TO DO: In this exercise, the entries below include pictures. Repeat exactly the lines from the line with "LOCALIZADOR DE TIENDAS" to the line with "Sortieren Nach (Standard)", including both, but without the pictures.

DATA FOR THE TASK:

★ ★ ★ ★ ★

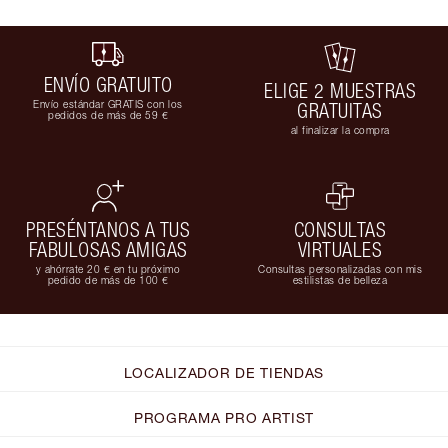
ENVÍO GRATUITO
ELIGE 2 MUESTRAS
Envío estándar GRATIS con los
GRATUITAS
pedidos de más de 59 €
al finalizar la compra
PRESÉNTANOS A TUS
CONSULTAS
FABULOSAS AMIGAS
VIRTUALES
y ahórrate 20 € en tu próximo
Consultas personalizadas con mis
pedido de más de 100 €
estilistas de belleza
LOCALIZADOR DE TIENDAS
PROGRAMA PRO ARTIST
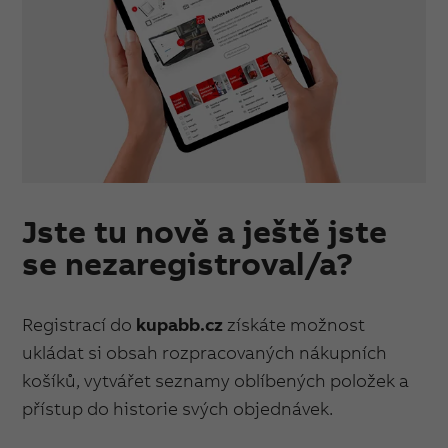
Jste tu nově a ještě jste
se nezaregistroval/a?
Registrací do
kupabb.cz
získáte možnost
ukládat si obsah rozpracovaných nákupních
košíků, vytvářet seznamy oblíbených položek a
přístup do historie svých objednávek.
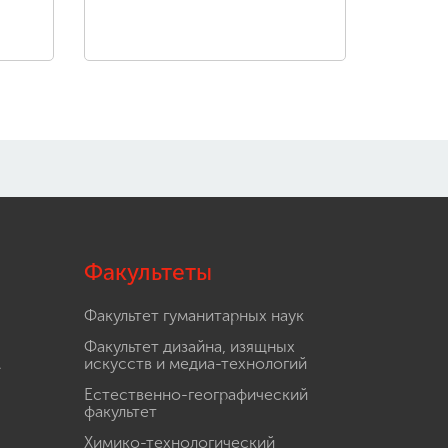
Факультеты
Факультет гуманитарных наук
Факультет дизайна, изящных
.
искусств и медиа-технологий
Естественно-географический
факультет
Химико-технологический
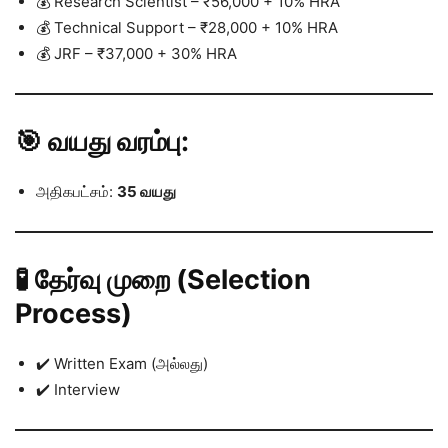
💰 Research Scientist – ₹56,000 + 10% HRA
💰 Technical Support – ₹28,000 + 10% HRA
💰 JRF – ₹37,000 + 30% HRA
🎯 வயது வரம்பு:
அதிகபட்சம்:
35 வயது
🧪 தேர்வு முறை (Selection
Process)
✔️ Written Exam (அல்லது)
✔️ Interview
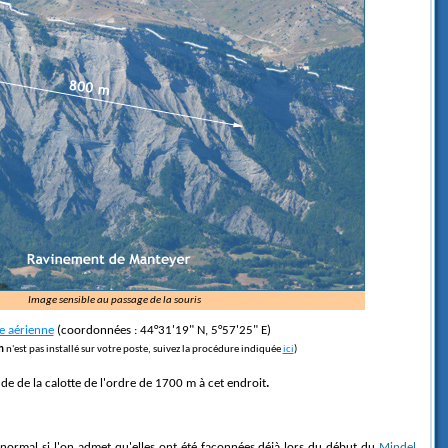
Image sensible au passage de la souris
 aérienne
(coordonnées : 44°31'19" N, 5°57'25" E)
h
n'est pas installé sur votre poste, suivez la procédure indiquée
ici
)
de de la calotte de l'ordre de 1700 m à cet endroit
.
t normal si l'on admet qu'elles ont été façonnées déjà lors du début du
Mindel
,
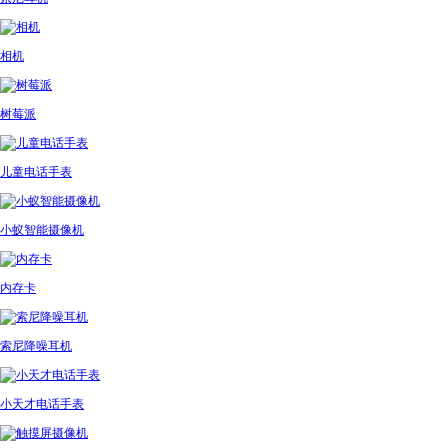
相机
树莓派
儿童电话手表
小蚁智能摄像机
内存卡
索尼降噪耳机
小天才电话手表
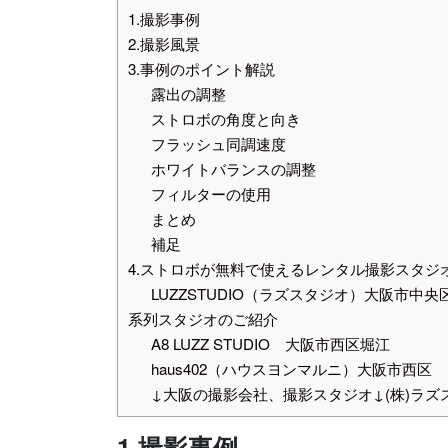
1.撮影事例
2.撮影風景
3.事例のポイント解説
露出の調整
ストロボの角度と向き
フラッシュ同調速度
ホワイトバランスの調整
フィルターの使用
まとめ
補足
4.ストロボが無料で使えるレンタル撮影スタジ
LUZZSTUDIO（ラズスタジオ）大阪市中央
系列スタジオのご紹介
A8 LUZZ STUDIO 大阪市西区堀江
haus402（ハウスヨンマルニ）大阪市西区
↓大阪の撮影会社、撮影スタジオ↓(株)ラズ
1.撮影事例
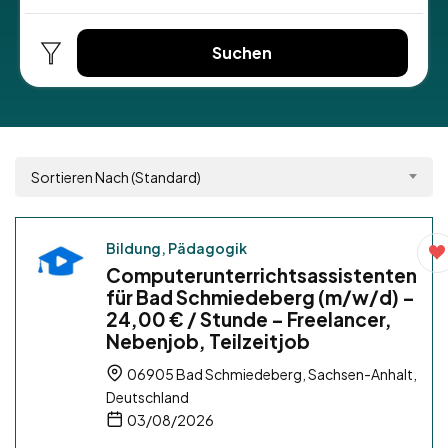
Suchen
Sortieren Nach (Standard)
Bildung, Pädagogik
Computerunterrichtsassistenten
für Bad Schmiedeberg (m/w/d) –
24,00 € / Stunde – Freelancer,
Nebenjob, Teilzeitjob
06905 Bad Schmiedeberg, Sachsen-Anhalt,
Deutschland
03/08/2026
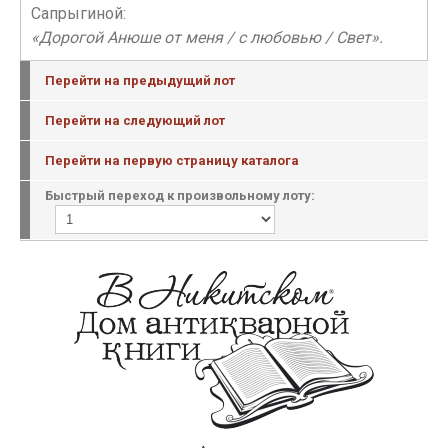
Сапрыгиной:
«Дорогой Анюше от меня / с любовью / Свет».
Перейти на предыдущий лот
Перейти на следующий лот
Перейти на первую страницу каталога
Быстрый переход к произвольному лоту:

★ ★ ★ ★ ★

WRITTEN ANSWER:
LOCALIZADOR DE TIENDAS
PROGRAMA PRO ARTIST
Jste tu nově a ještě jste
se nezaregistroval/a?
Registrací do
kupabb.cz
získáte možnost
ukládat si obsah rozpracovaných nákupních
košíků, vytvářet seznamy oblíbených položek a
přístup do historie svých objednávek.
Факультеты
Факультет гуманитарных наук
Факультет дизайна, изящных
.
искусств и медиа-технологий
Естественно-географический
факультет
Химико-технологический
💰 Research Scientist – ₹56,000 + 10% HRA
💰 Technical Support – ₹28,000 + 10% HRA
💰 JRF – ₹37,000 + 30% HRA
🎯 வயது வரம்பு:
அதிகபட்சம்:
35 வயது
🧪 தேர்வு முறை (Selection
Process)
✔️ Written Exam (அல்லது)
✔️ Interview
Image sensible au passage de la souris
 aérienne
(coordonnées : 44°31'19" N, 5°57'25" E)
h
n'est pas installé sur votre poste, suivez la procédure indiquée
ici
)
de de la calotte de l'ordre de 1700 m à cet endroit
.
t normal si l'on admet qu'elles ont été façonnées déjà lors du début du
Mindel
,
相机
树莓派
儿童电话手表
小蚁智能摄像机
内存卡
索尼降噪耳机
小天才电话手表
1.撮影事例
2.撮影風景
3.事例のポイント解説
露出の調整
ストロボの角度と向き
フラッシュ同調速度
ホワイトバランスの調整
フィルターの使用
まとめ
補足
4.ストロボが無料で使えるレンタル撮影スタジ
LUZZSTUDIO（ラズスタジオ）大阪市中央
系列スタジオのご紹介
A8 LUZZ STUDIO 大阪市西区堀江
haus402（ハウスヨンマルニ）大阪市西区
↓大阪の撮影会社、撮影スタジオ↓(株)ラズ
1.撮影事例
Suchen
Sortieren Nach (Standard)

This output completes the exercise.